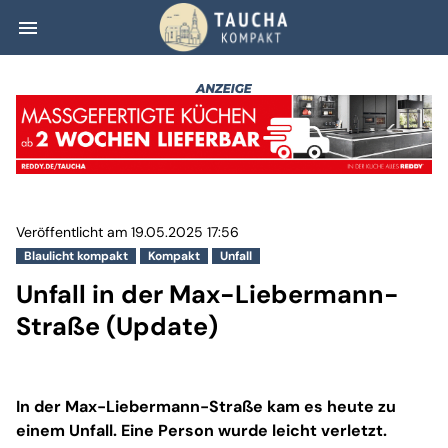
menu
Unfall in der M
Veröffentlicht am 19.05.2025 17:56
Blaulicht kompakt
Kompakt
Unfall
Unfall in der Max-Liebermann-
Straße (Update)
In der Max-Liebermann-Straße kam es heute zu
einem Unfall. Eine Person wurde leicht verletzt.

○ ○ ○ ○ ○

What is needed.
Output only the lines from the one holding "In der Max-Liebermann-Straße kam es heute zu" through the last line above, exactly as they appear.

Completed task.
In der Max-Liebermann-Straße kam es heute zu
einem Unfall. Eine Person wurde leicht verletzt.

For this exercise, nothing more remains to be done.